The Echoes of Fitna

The Echoes of Fitna

Islamic History

The Echoes of Fitna
Accumulated Meaning and Performative Historiography in the First Muslim Civil War

Author(s): Aaron M. Hagler

Reviewed by: Christopher Anzalone

 

Review

Reviewed by: Christopher Anzalone – George Mason University, USA

Published by: Leiden: Brill, 2023, 188pp. ISBN: 978-9004524231.

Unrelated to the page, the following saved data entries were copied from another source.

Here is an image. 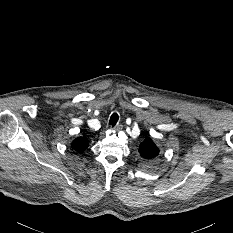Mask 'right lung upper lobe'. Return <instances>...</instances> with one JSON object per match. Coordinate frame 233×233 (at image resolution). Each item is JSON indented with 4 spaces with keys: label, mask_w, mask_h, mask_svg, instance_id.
<instances>
[{
    "label": "right lung upper lobe",
    "mask_w": 233,
    "mask_h": 233,
    "mask_svg": "<svg viewBox=\"0 0 233 233\" xmlns=\"http://www.w3.org/2000/svg\"><path fill=\"white\" fill-rule=\"evenodd\" d=\"M71 147L75 151L82 153L88 147V139L85 136L78 137L71 143Z\"/></svg>",
    "instance_id": "1"
}]
</instances>
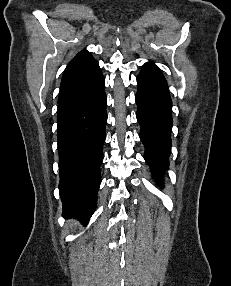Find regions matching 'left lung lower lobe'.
Here are the masks:
<instances>
[{"label": "left lung lower lobe", "instance_id": "0a47b994", "mask_svg": "<svg viewBox=\"0 0 231 286\" xmlns=\"http://www.w3.org/2000/svg\"><path fill=\"white\" fill-rule=\"evenodd\" d=\"M137 84V120L145 146L144 158L154 178L163 185V173L169 164L171 147L172 101L166 79L152 62L143 65Z\"/></svg>", "mask_w": 231, "mask_h": 286}]
</instances>
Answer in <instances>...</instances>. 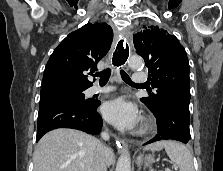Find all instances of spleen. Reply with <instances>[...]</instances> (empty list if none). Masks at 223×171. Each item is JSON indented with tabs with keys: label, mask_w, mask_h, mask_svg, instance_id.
<instances>
[{
	"label": "spleen",
	"mask_w": 223,
	"mask_h": 171,
	"mask_svg": "<svg viewBox=\"0 0 223 171\" xmlns=\"http://www.w3.org/2000/svg\"><path fill=\"white\" fill-rule=\"evenodd\" d=\"M169 158L178 165L179 171H194L193 158L189 149L175 141H162Z\"/></svg>",
	"instance_id": "spleen-1"
}]
</instances>
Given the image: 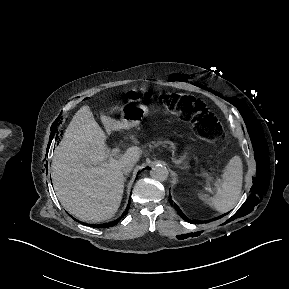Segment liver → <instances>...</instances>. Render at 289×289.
<instances>
[{
	"instance_id": "6515ba94",
	"label": "liver",
	"mask_w": 289,
	"mask_h": 289,
	"mask_svg": "<svg viewBox=\"0 0 289 289\" xmlns=\"http://www.w3.org/2000/svg\"><path fill=\"white\" fill-rule=\"evenodd\" d=\"M101 121L108 132L127 129L104 114ZM131 140L136 139L131 136ZM106 135L89 106L73 116L52 159V183L61 205L83 221L101 222L117 212L124 190L120 165L137 162L141 149L130 147L117 159L108 158Z\"/></svg>"
}]
</instances>
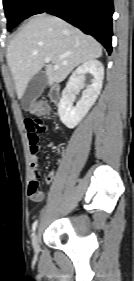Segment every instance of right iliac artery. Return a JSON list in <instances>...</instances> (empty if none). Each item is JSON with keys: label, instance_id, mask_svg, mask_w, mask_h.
Here are the masks:
<instances>
[{"label": "right iliac artery", "instance_id": "1", "mask_svg": "<svg viewBox=\"0 0 134 281\" xmlns=\"http://www.w3.org/2000/svg\"><path fill=\"white\" fill-rule=\"evenodd\" d=\"M36 227H37V220H36V221L33 223V225H32V231H33V233L35 232Z\"/></svg>", "mask_w": 134, "mask_h": 281}]
</instances>
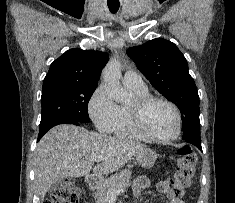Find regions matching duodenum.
I'll use <instances>...</instances> for the list:
<instances>
[{"label": "duodenum", "mask_w": 235, "mask_h": 203, "mask_svg": "<svg viewBox=\"0 0 235 203\" xmlns=\"http://www.w3.org/2000/svg\"><path fill=\"white\" fill-rule=\"evenodd\" d=\"M98 180L95 176H88L85 180V187L88 190H91L96 187Z\"/></svg>", "instance_id": "obj_1"}]
</instances>
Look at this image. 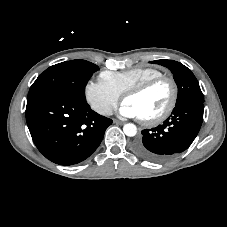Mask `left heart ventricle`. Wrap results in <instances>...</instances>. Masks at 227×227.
<instances>
[{"mask_svg": "<svg viewBox=\"0 0 227 227\" xmlns=\"http://www.w3.org/2000/svg\"><path fill=\"white\" fill-rule=\"evenodd\" d=\"M171 87L162 81L141 95L127 97L124 102L133 106L140 118H151L160 114L168 105Z\"/></svg>", "mask_w": 227, "mask_h": 227, "instance_id": "1", "label": "left heart ventricle"}]
</instances>
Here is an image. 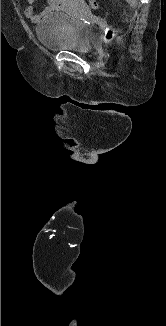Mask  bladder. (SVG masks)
I'll use <instances>...</instances> for the list:
<instances>
[{
	"label": "bladder",
	"instance_id": "obj_1",
	"mask_svg": "<svg viewBox=\"0 0 166 326\" xmlns=\"http://www.w3.org/2000/svg\"><path fill=\"white\" fill-rule=\"evenodd\" d=\"M80 9L86 10L85 5ZM40 44L52 51L88 53L91 49V31L82 20L64 12L52 11L36 24Z\"/></svg>",
	"mask_w": 166,
	"mask_h": 326
}]
</instances>
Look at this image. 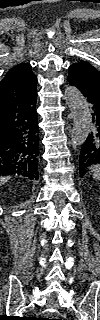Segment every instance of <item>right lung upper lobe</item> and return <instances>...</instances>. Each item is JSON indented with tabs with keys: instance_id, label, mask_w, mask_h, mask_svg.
I'll return each mask as SVG.
<instances>
[{
	"instance_id": "cb5924a9",
	"label": "right lung upper lobe",
	"mask_w": 100,
	"mask_h": 320,
	"mask_svg": "<svg viewBox=\"0 0 100 320\" xmlns=\"http://www.w3.org/2000/svg\"><path fill=\"white\" fill-rule=\"evenodd\" d=\"M37 79L29 64L20 63L7 72L0 82V102L22 98L36 87Z\"/></svg>"
}]
</instances>
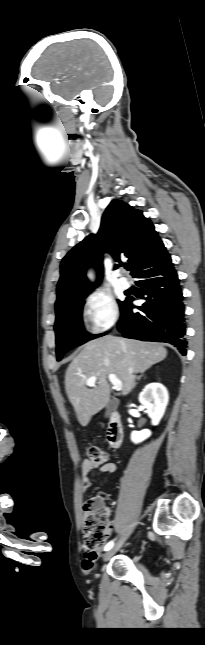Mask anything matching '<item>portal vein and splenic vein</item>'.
<instances>
[{"label":"portal vein and splenic vein","mask_w":205,"mask_h":645,"mask_svg":"<svg viewBox=\"0 0 205 645\" xmlns=\"http://www.w3.org/2000/svg\"><path fill=\"white\" fill-rule=\"evenodd\" d=\"M108 379L113 384V388L116 391L122 390V382L114 374H109ZM96 381H97V376H92L86 381V385L90 387L94 386Z\"/></svg>","instance_id":"portal-vein-and-splenic-vein-1"}]
</instances>
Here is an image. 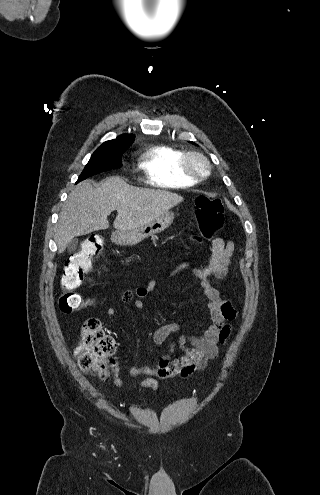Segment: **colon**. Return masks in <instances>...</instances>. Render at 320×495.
I'll return each instance as SVG.
<instances>
[{"mask_svg":"<svg viewBox=\"0 0 320 495\" xmlns=\"http://www.w3.org/2000/svg\"><path fill=\"white\" fill-rule=\"evenodd\" d=\"M224 207L219 198L199 196L195 200V215L200 225V236H193L192 243L199 245L221 229L224 223ZM104 237L101 234L89 235L80 249L71 254L61 275L63 289L59 298V308L66 313L85 307L86 301L75 290L82 284L90 271L93 261L103 253ZM117 343L113 336L105 332L96 318L87 319L81 331V342L75 349L78 364L83 371L97 373L102 380L110 377L108 360L114 362Z\"/></svg>","mask_w":320,"mask_h":495,"instance_id":"obj_1","label":"colon"}]
</instances>
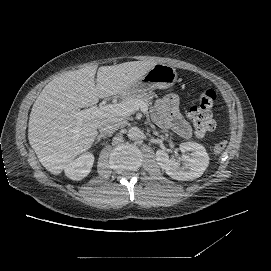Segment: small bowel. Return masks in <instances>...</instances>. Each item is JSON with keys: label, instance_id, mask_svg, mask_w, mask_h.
<instances>
[{"label": "small bowel", "instance_id": "small-bowel-1", "mask_svg": "<svg viewBox=\"0 0 271 271\" xmlns=\"http://www.w3.org/2000/svg\"><path fill=\"white\" fill-rule=\"evenodd\" d=\"M157 106L167 123L181 136L189 137L190 127L179 113V100L175 95H168L158 100Z\"/></svg>", "mask_w": 271, "mask_h": 271}]
</instances>
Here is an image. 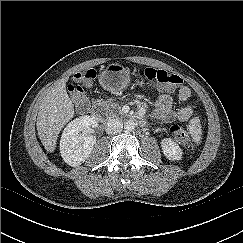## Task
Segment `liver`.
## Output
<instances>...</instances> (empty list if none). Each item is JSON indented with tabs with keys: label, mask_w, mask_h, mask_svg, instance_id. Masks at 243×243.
<instances>
[{
	"label": "liver",
	"mask_w": 243,
	"mask_h": 243,
	"mask_svg": "<svg viewBox=\"0 0 243 243\" xmlns=\"http://www.w3.org/2000/svg\"><path fill=\"white\" fill-rule=\"evenodd\" d=\"M67 79L60 80L44 97L37 116V131L42 145L54 152L58 134L74 116V105L66 91Z\"/></svg>",
	"instance_id": "liver-1"
}]
</instances>
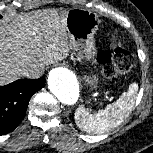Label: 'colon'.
Here are the masks:
<instances>
[{
  "label": "colon",
  "instance_id": "5ec220e1",
  "mask_svg": "<svg viewBox=\"0 0 153 153\" xmlns=\"http://www.w3.org/2000/svg\"><path fill=\"white\" fill-rule=\"evenodd\" d=\"M97 59L102 65L103 75L106 78H112L118 74L126 73L133 65L131 53L121 45L100 52Z\"/></svg>",
  "mask_w": 153,
  "mask_h": 153
}]
</instances>
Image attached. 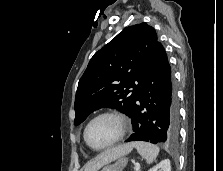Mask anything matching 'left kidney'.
<instances>
[{
  "label": "left kidney",
  "instance_id": "5707ae66",
  "mask_svg": "<svg viewBox=\"0 0 223 171\" xmlns=\"http://www.w3.org/2000/svg\"><path fill=\"white\" fill-rule=\"evenodd\" d=\"M148 171H171V164L169 159L162 160L159 164Z\"/></svg>",
  "mask_w": 223,
  "mask_h": 171
}]
</instances>
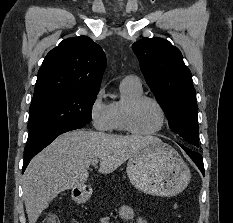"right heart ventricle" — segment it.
<instances>
[{"mask_svg":"<svg viewBox=\"0 0 233 223\" xmlns=\"http://www.w3.org/2000/svg\"><path fill=\"white\" fill-rule=\"evenodd\" d=\"M121 98L118 101L110 104L111 112V130L127 133L125 127L124 112L125 107L131 100L142 95L143 90L141 85L133 83H121L120 85Z\"/></svg>","mask_w":233,"mask_h":223,"instance_id":"obj_1","label":"right heart ventricle"}]
</instances>
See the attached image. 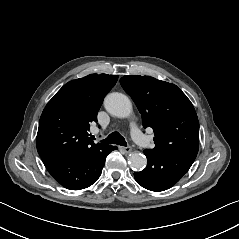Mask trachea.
I'll use <instances>...</instances> for the list:
<instances>
[{"label":"trachea","mask_w":239,"mask_h":239,"mask_svg":"<svg viewBox=\"0 0 239 239\" xmlns=\"http://www.w3.org/2000/svg\"><path fill=\"white\" fill-rule=\"evenodd\" d=\"M100 142L108 144H116L121 146H127V142L119 132H112L107 138L100 140Z\"/></svg>","instance_id":"obj_1"}]
</instances>
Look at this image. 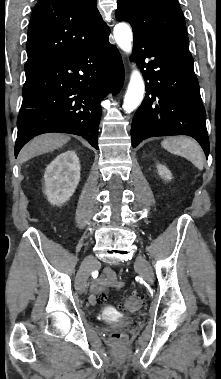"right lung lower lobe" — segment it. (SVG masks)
<instances>
[{
    "label": "right lung lower lobe",
    "instance_id": "right-lung-lower-lobe-1",
    "mask_svg": "<svg viewBox=\"0 0 221 379\" xmlns=\"http://www.w3.org/2000/svg\"><path fill=\"white\" fill-rule=\"evenodd\" d=\"M109 34L110 29L78 49L25 68L15 157L31 138L48 132L82 136L98 149L100 102L124 82L122 59Z\"/></svg>",
    "mask_w": 221,
    "mask_h": 379
}]
</instances>
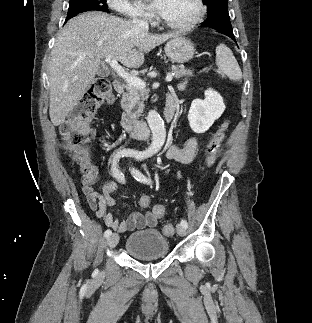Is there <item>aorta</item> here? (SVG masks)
Listing matches in <instances>:
<instances>
[{
    "label": "aorta",
    "instance_id": "aorta-1",
    "mask_svg": "<svg viewBox=\"0 0 312 323\" xmlns=\"http://www.w3.org/2000/svg\"><path fill=\"white\" fill-rule=\"evenodd\" d=\"M147 122L152 132V142L149 150L152 154H157V152L161 150L162 146H164V142L166 140L164 122L161 120L160 116H158L157 112H154V110L149 112Z\"/></svg>",
    "mask_w": 312,
    "mask_h": 323
}]
</instances>
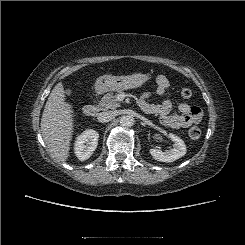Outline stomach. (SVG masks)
<instances>
[{
    "mask_svg": "<svg viewBox=\"0 0 245 245\" xmlns=\"http://www.w3.org/2000/svg\"><path fill=\"white\" fill-rule=\"evenodd\" d=\"M150 77L147 74L137 73L126 76L103 75L97 78L95 90L98 93L108 91L127 90L142 87L148 82Z\"/></svg>",
    "mask_w": 245,
    "mask_h": 245,
    "instance_id": "1",
    "label": "stomach"
}]
</instances>
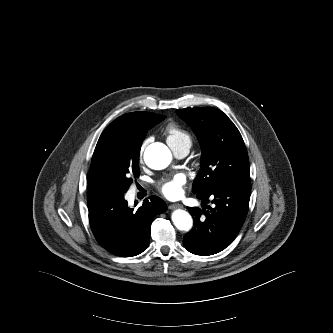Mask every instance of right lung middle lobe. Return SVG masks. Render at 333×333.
<instances>
[{
  "instance_id": "dd1d6c3e",
  "label": "right lung middle lobe",
  "mask_w": 333,
  "mask_h": 333,
  "mask_svg": "<svg viewBox=\"0 0 333 333\" xmlns=\"http://www.w3.org/2000/svg\"><path fill=\"white\" fill-rule=\"evenodd\" d=\"M146 133L124 141H101L93 165L106 193H125L132 183L130 177L139 176V154Z\"/></svg>"
}]
</instances>
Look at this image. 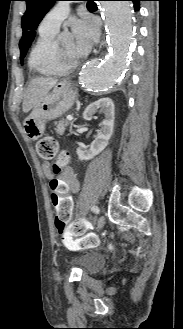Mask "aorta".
I'll return each mask as SVG.
<instances>
[{"label":"aorta","instance_id":"1","mask_svg":"<svg viewBox=\"0 0 183 329\" xmlns=\"http://www.w3.org/2000/svg\"><path fill=\"white\" fill-rule=\"evenodd\" d=\"M102 14L108 32L110 51L103 61L83 68L80 82L91 91L111 90L123 72L133 37L132 5L129 1H102Z\"/></svg>","mask_w":183,"mask_h":329}]
</instances>
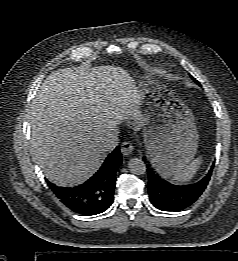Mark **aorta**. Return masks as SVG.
<instances>
[{"label":"aorta","mask_w":238,"mask_h":261,"mask_svg":"<svg viewBox=\"0 0 238 261\" xmlns=\"http://www.w3.org/2000/svg\"><path fill=\"white\" fill-rule=\"evenodd\" d=\"M128 168L132 174L143 175L146 172V165L141 158H132L128 162Z\"/></svg>","instance_id":"762f6f07"}]
</instances>
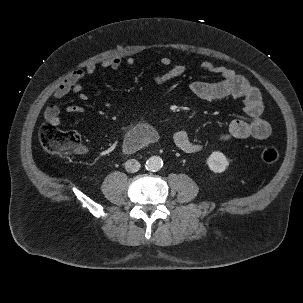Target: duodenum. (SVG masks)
<instances>
[{
	"label": "duodenum",
	"instance_id": "obj_1",
	"mask_svg": "<svg viewBox=\"0 0 303 303\" xmlns=\"http://www.w3.org/2000/svg\"><path fill=\"white\" fill-rule=\"evenodd\" d=\"M155 132L148 127H140L130 131L124 141V148L127 152H134L143 146L155 141Z\"/></svg>",
	"mask_w": 303,
	"mask_h": 303
}]
</instances>
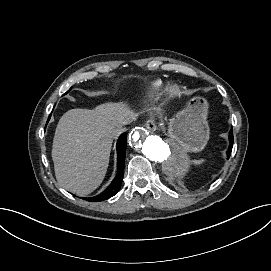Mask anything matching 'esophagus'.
I'll use <instances>...</instances> for the list:
<instances>
[{"instance_id":"34e87169","label":"esophagus","mask_w":271,"mask_h":271,"mask_svg":"<svg viewBox=\"0 0 271 271\" xmlns=\"http://www.w3.org/2000/svg\"><path fill=\"white\" fill-rule=\"evenodd\" d=\"M145 127L150 130V131H156L157 130V125L153 119H149L145 123Z\"/></svg>"}]
</instances>
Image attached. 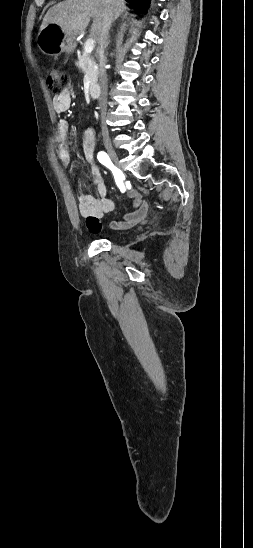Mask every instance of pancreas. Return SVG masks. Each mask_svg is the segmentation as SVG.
Masks as SVG:
<instances>
[{"label":"pancreas","mask_w":253,"mask_h":548,"mask_svg":"<svg viewBox=\"0 0 253 548\" xmlns=\"http://www.w3.org/2000/svg\"><path fill=\"white\" fill-rule=\"evenodd\" d=\"M76 66L85 72L90 81V89L96 86L98 78V66L94 58L85 52L78 54Z\"/></svg>","instance_id":"pancreas-1"}]
</instances>
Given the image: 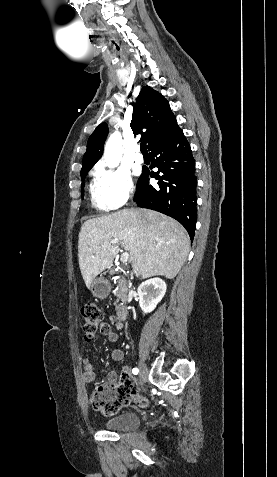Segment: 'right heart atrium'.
Listing matches in <instances>:
<instances>
[{"label": "right heart atrium", "instance_id": "obj_1", "mask_svg": "<svg viewBox=\"0 0 277 477\" xmlns=\"http://www.w3.org/2000/svg\"><path fill=\"white\" fill-rule=\"evenodd\" d=\"M96 180L100 195L109 209L124 206L133 196L135 186L130 173L123 168H96Z\"/></svg>", "mask_w": 277, "mask_h": 477}]
</instances>
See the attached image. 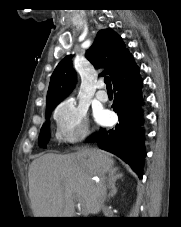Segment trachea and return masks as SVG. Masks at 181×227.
<instances>
[{"label":"trachea","mask_w":181,"mask_h":227,"mask_svg":"<svg viewBox=\"0 0 181 227\" xmlns=\"http://www.w3.org/2000/svg\"><path fill=\"white\" fill-rule=\"evenodd\" d=\"M104 82H105V84L107 85V88H108V89H112V86H111V83H110V78H109V76H106V77L104 78Z\"/></svg>","instance_id":"3493384b"}]
</instances>
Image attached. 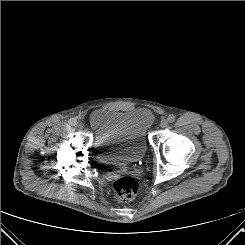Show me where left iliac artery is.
<instances>
[{"label":"left iliac artery","instance_id":"obj_1","mask_svg":"<svg viewBox=\"0 0 245 245\" xmlns=\"http://www.w3.org/2000/svg\"><path fill=\"white\" fill-rule=\"evenodd\" d=\"M168 121L170 122V123H173L174 121H175V116L173 115V114H171V115H169L168 116Z\"/></svg>","mask_w":245,"mask_h":245}]
</instances>
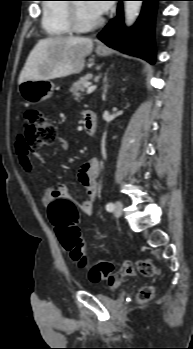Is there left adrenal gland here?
Instances as JSON below:
<instances>
[{"instance_id": "1", "label": "left adrenal gland", "mask_w": 193, "mask_h": 349, "mask_svg": "<svg viewBox=\"0 0 193 349\" xmlns=\"http://www.w3.org/2000/svg\"><path fill=\"white\" fill-rule=\"evenodd\" d=\"M107 88H108V85L106 84V85L104 86V94H103V98H105V94H106V92H107Z\"/></svg>"}]
</instances>
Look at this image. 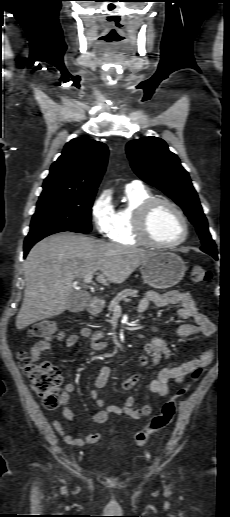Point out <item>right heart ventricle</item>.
<instances>
[{
  "label": "right heart ventricle",
  "mask_w": 230,
  "mask_h": 517,
  "mask_svg": "<svg viewBox=\"0 0 230 517\" xmlns=\"http://www.w3.org/2000/svg\"><path fill=\"white\" fill-rule=\"evenodd\" d=\"M126 207L118 210L115 214V222L110 241L122 246H135L142 244L136 235L135 217L138 208L148 199L153 198L152 192L141 186L126 188Z\"/></svg>",
  "instance_id": "1"
}]
</instances>
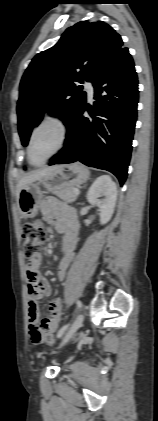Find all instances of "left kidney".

Historians working on the early Islamic period are faced with a challenge regarding the availability of surviving contemporaneous primary sources because the standard Arabic histories date from the eighth and ninth centuries, more than one or two centuries after the events they purport to recount. Perhaps the greatest of the Arabic-Islamic histories is the multivolume work Tarīkh al-Rusul wa-l- Mulūk (The History of the Prophets and the Kings) by the ʿAbbāsid era historian and polymath al-Ṭabarī (d. 923 CE), whose work became a standard reference for later Muslim historians. The Echoes of Fitna examines how two prominent later Sunnī historians, Ibn al-Athīr (d. 1233) and Ibn Kathīr (d. 1373), used al-Ṭabarī’s history while diverging from the latter’s narrative in important ways to fit their own, differing interpretations and narrative goals, particularly regarding the narration of the “fitnah” events that led up to the Battle of Karbala in 680, which are described in overview in Chapter 1. These events include the debates over ʿAlī ibn Abī Ṭālib’s rightful position following the death of the Prophet Muḥammad in 632 and the Battles of the Camel (656) and Ṣiff īn (657). Hagler then proceeds chronologically in reverse with analysis on the Battle of Karbala, the Battle of Ṣiff īn and the breaking away of the Kharijites, and the election of ʿUthmān as the third Rightly-guided caliph in 644. Each of these events is analysed as to their narrative importance and how they are recounted in the written histories of al-Ṭabarī, Ibn al-Athīr, and Ibn Kathīr in Chapters 2-9. Hagler presents the multiple ways in which the elements of the fitnah narrative were and are interpreted along sectarian lines and details how Muslim historians have engaged the narrative and these different interpretations.